Directions | Extract every line below that contains the word "WANG".

[[ Given data, beginning ]]

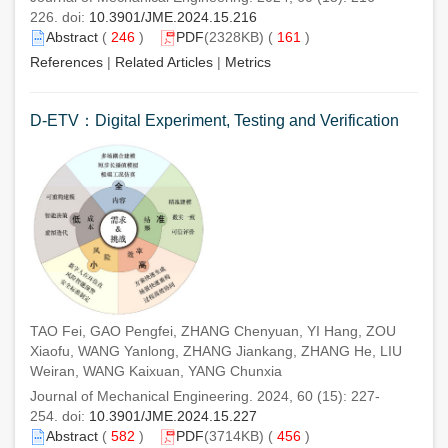
226. doi:
10.3901/JME.2024.15.216
Abstract
(
246
)
PDF
(2328KB) (
161
)
References
|
Related Articles
|
Metrics
D-ETV：Digital Experiment, Testing and Verification
TAO Fei, GAO Pengfei, ZHANG Chenyuan, YI Hang, ZOU
Xiaofu, WANG Yanlong, ZHANG Jiankang, ZHANG He, LIU
Weiran, WANG Kaixuan, YANG Chunxia
Journal of Mechanical Engineering. 2024, 60 (15): 227-
254. doi:
10.3901/JME.2024.15.227
Abstract
(
582
)
PDF
(3714KB) (
456
)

[[ Given data, end ]]

Your response |
Xiaofu, WANG Yanlong, ZHANG Jiankang, ZHANG He, LIU
Weiran, WANG Kaixuan, YANG Chunxia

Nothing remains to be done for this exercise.